Use a warm towel or heating pad on tense or tense muscles. Taking a hot bath or directing the stream of a hot shower to the cramped muscle may also help. Alternatively, massaging the tight muscle with ice can ease the pain. Applying cold is another great way to treat muscle cramps.
Once the pain subsides a little after applying heat, you can pick up an ice pack or ice pack and place it on the cramping muscle. Remember to wrap the ice in a towel. You can also try massaging the cramp with the ice pack to relax the muscle. Interrupt any activity that may have caused the cramp and stretch the muscle slightly, gently maintaining the stretch.
You can even massage the muscle as it stretches or after you finish. Muscle cramps occur for a number of different reasons, but most often when muscles can't relax properly. If all else fails and you continue to have regular muscle cramps, consider getting regular massages to help your muscles relax. Applying heat soon after the spasms start can help ease the pain that comes with muscle cramps, as it helps muscles relax.

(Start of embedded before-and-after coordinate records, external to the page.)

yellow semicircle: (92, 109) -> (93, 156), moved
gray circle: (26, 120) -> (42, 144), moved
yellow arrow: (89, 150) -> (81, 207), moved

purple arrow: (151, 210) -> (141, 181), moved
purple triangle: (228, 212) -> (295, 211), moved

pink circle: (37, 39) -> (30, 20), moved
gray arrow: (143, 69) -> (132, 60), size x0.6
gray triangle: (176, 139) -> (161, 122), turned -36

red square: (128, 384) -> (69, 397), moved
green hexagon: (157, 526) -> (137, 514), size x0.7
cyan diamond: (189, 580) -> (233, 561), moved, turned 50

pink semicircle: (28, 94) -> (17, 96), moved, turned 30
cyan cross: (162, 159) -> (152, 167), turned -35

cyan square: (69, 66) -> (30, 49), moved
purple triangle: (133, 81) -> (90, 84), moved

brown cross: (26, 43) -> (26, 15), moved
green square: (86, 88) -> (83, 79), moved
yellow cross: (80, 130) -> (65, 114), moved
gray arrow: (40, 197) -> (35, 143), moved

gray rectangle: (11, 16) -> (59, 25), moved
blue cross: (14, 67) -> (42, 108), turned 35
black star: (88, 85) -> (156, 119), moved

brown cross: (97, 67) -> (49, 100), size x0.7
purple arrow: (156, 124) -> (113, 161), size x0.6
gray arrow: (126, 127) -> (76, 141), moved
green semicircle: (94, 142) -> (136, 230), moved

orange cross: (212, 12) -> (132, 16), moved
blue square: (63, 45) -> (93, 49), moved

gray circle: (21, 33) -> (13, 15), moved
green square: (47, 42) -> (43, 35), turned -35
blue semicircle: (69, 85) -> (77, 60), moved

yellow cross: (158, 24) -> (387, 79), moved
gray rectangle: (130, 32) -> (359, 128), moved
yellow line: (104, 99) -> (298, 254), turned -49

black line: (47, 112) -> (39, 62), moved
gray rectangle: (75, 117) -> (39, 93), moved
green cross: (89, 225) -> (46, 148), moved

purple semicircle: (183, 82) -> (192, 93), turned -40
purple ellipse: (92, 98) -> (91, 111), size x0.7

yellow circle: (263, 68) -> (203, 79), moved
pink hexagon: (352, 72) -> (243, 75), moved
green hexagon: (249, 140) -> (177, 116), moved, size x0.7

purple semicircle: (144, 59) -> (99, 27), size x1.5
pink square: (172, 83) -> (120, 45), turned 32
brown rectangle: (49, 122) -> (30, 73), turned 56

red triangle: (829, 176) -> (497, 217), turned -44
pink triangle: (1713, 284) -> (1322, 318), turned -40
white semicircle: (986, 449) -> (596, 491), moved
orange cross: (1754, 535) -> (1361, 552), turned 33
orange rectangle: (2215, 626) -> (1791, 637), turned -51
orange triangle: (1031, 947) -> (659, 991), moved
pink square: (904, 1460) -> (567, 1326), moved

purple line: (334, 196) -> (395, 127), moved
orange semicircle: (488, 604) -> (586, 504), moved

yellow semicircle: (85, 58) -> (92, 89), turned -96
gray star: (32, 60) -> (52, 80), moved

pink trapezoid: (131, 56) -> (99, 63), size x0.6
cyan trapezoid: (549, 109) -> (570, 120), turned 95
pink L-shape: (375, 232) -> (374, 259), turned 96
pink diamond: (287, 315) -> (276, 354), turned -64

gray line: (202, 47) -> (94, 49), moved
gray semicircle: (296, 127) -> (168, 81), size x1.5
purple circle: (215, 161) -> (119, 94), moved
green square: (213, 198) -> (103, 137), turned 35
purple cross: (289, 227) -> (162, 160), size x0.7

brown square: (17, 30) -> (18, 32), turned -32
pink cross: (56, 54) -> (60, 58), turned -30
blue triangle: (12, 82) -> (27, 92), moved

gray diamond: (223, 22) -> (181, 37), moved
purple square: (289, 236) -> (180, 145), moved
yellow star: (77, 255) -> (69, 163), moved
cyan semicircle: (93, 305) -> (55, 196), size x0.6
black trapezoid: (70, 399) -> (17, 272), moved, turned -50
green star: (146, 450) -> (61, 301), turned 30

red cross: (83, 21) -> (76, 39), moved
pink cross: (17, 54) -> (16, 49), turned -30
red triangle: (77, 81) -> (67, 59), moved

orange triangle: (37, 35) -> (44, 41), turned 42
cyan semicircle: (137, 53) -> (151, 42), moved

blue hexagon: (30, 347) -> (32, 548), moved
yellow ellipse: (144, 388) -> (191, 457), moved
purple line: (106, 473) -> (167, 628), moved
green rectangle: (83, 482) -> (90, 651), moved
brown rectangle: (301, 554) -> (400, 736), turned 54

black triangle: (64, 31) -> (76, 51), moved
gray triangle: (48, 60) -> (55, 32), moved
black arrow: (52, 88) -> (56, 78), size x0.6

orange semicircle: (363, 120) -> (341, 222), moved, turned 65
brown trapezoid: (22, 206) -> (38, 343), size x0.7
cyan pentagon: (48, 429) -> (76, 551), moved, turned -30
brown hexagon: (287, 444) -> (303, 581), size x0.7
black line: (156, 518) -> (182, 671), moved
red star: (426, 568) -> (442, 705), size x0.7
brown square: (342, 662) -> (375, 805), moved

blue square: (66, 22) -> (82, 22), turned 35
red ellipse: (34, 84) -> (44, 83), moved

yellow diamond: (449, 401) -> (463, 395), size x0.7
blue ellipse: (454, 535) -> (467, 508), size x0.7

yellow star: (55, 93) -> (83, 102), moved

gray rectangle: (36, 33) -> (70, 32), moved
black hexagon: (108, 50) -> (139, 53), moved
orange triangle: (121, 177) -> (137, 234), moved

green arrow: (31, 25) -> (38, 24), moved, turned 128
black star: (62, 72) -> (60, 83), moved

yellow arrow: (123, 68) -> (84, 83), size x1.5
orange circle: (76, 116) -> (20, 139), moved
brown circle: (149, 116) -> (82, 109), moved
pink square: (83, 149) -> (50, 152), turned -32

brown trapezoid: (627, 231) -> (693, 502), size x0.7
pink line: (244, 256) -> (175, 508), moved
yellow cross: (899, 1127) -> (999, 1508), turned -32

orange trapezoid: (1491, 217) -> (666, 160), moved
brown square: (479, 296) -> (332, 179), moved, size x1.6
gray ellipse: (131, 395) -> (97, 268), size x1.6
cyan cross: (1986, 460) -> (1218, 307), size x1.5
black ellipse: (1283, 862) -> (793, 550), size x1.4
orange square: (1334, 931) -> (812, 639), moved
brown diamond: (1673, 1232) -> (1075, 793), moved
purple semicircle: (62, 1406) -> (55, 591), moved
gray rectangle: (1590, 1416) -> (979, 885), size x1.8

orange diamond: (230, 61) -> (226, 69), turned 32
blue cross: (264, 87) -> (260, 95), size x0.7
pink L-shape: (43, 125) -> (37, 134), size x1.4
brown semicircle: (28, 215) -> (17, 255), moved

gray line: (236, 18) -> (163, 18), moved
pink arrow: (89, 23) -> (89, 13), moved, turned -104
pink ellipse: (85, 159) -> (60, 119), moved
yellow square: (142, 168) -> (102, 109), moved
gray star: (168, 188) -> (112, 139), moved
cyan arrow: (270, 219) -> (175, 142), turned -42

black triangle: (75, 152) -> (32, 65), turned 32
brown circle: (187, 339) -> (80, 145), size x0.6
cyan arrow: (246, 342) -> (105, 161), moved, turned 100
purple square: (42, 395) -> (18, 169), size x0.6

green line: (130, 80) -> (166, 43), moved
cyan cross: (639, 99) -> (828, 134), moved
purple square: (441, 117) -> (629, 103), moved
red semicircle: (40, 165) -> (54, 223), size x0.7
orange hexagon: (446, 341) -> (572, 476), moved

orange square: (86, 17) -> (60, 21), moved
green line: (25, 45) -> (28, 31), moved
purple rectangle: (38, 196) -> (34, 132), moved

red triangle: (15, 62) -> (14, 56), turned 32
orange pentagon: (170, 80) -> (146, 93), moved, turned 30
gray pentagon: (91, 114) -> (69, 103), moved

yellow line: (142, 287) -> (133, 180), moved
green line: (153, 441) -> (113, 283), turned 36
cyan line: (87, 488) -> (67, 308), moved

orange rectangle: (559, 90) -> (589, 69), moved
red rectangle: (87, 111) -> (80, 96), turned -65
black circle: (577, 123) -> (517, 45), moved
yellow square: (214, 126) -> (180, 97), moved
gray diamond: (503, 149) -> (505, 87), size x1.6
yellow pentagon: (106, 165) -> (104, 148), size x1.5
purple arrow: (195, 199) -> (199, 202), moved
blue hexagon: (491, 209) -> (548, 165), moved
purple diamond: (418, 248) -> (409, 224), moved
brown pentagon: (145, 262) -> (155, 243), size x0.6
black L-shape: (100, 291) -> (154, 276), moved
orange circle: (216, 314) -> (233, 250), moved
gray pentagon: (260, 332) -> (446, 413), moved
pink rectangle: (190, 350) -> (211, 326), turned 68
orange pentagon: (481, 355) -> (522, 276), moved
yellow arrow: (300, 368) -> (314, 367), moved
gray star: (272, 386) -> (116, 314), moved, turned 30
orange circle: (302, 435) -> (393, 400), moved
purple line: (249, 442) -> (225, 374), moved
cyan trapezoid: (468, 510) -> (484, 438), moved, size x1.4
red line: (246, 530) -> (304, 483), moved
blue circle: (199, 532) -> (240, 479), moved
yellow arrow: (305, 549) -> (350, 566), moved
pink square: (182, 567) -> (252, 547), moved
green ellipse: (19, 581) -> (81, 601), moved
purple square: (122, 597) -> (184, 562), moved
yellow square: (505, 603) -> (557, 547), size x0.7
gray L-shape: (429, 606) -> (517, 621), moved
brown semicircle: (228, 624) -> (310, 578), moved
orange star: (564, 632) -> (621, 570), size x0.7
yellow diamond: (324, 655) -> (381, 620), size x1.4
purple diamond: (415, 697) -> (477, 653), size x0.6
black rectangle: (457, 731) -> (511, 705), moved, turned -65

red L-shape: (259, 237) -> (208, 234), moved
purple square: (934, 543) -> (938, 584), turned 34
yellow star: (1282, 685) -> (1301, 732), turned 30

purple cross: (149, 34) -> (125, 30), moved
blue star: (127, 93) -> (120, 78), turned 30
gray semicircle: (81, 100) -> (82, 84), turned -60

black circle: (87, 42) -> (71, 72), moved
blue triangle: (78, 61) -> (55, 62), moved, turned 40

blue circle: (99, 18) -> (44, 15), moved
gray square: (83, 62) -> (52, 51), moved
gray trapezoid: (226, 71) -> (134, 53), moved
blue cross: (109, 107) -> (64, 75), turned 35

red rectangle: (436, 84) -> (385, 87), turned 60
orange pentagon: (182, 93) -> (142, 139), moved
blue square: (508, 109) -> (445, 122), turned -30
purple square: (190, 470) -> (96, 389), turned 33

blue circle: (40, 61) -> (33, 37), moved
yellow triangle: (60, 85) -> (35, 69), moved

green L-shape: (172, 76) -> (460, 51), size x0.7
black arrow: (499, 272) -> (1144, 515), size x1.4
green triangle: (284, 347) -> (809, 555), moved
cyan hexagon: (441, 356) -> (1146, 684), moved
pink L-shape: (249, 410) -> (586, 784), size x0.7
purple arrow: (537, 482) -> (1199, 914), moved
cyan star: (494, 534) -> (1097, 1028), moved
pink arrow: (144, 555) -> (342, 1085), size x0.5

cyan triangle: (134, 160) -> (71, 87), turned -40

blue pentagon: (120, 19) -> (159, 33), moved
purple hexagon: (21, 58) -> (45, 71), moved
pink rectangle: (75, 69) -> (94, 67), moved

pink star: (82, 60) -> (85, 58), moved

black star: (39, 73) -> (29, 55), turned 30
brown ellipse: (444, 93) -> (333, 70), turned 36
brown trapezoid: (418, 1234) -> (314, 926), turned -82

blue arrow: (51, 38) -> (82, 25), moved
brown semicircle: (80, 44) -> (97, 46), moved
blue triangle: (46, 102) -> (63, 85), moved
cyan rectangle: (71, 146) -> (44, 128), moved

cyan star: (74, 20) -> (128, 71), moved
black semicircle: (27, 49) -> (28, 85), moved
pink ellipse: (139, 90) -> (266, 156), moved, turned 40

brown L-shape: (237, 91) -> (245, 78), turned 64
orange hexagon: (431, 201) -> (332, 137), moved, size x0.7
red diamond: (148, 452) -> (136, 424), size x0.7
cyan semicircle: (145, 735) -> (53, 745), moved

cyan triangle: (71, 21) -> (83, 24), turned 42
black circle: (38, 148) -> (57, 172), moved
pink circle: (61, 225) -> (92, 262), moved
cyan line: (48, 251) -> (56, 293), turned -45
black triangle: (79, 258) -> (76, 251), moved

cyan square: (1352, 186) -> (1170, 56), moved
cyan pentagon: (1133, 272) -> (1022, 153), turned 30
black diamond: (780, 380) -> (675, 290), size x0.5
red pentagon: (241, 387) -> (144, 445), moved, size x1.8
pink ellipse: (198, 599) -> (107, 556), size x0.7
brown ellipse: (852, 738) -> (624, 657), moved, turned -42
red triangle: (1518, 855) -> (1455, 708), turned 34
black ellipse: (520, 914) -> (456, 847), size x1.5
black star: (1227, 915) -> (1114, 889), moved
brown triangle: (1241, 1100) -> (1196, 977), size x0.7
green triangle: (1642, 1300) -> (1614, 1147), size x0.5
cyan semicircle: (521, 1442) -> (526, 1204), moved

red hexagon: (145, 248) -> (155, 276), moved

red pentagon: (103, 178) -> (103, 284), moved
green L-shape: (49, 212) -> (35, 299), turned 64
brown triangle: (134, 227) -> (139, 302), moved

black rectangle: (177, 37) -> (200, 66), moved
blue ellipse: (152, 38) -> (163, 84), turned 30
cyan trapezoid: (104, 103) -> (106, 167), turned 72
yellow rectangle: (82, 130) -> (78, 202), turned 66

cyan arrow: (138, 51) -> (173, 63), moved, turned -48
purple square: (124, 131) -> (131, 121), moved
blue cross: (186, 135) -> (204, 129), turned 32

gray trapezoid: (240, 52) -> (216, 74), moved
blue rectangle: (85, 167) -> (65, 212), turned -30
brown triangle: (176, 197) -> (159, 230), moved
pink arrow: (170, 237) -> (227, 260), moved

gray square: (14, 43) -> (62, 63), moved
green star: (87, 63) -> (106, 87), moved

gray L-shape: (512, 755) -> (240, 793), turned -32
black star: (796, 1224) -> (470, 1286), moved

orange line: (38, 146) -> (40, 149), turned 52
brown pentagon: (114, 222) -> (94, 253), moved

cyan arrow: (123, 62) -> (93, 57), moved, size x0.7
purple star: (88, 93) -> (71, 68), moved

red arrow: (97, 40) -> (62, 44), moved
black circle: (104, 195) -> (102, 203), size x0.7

Although generally harmless, muscle cramps can make it temporarily impossible to use the affected muscle. Overuse of a muscle, dehydration, muscle strain, or simply maintaining a position for a long period of time can cause a muscle cramp. Try to stretch the affected muscle hard (for example, stretch the calf muscle by flexing your foot up). Older adults, people with nervous disorders, people who are pregnant or who are menstruating, and people who overuse their muscles or work harder are more likely to develop muscle cramps.
If you ever wake up at night or are suddenly stopped by a Charley horse, you know that muscle cramps can cause severe pain. If your calf muscle cramps in the middle of the night, stand up and slowly put weight on the affected leg to push the heel down and stretch the muscle. Cramps also occur when a muscle can't relax properly (for example, due to a deficiency of magnesium or potassium in the diet) or when it is irritated by a buildup of lactic acid (which can happen if you don't rest your muscle after a lot of exercise). When one, part of one or more of your muscles feels like they're contracting or tightening without any voluntary action on your part and you can't get them to relax, it's a muscle cramp.
If you're experiencing muscle spasms as a symptom of fibromyalgia, natural muscle relaxants, such as magnesium and cayenne pepper, may help.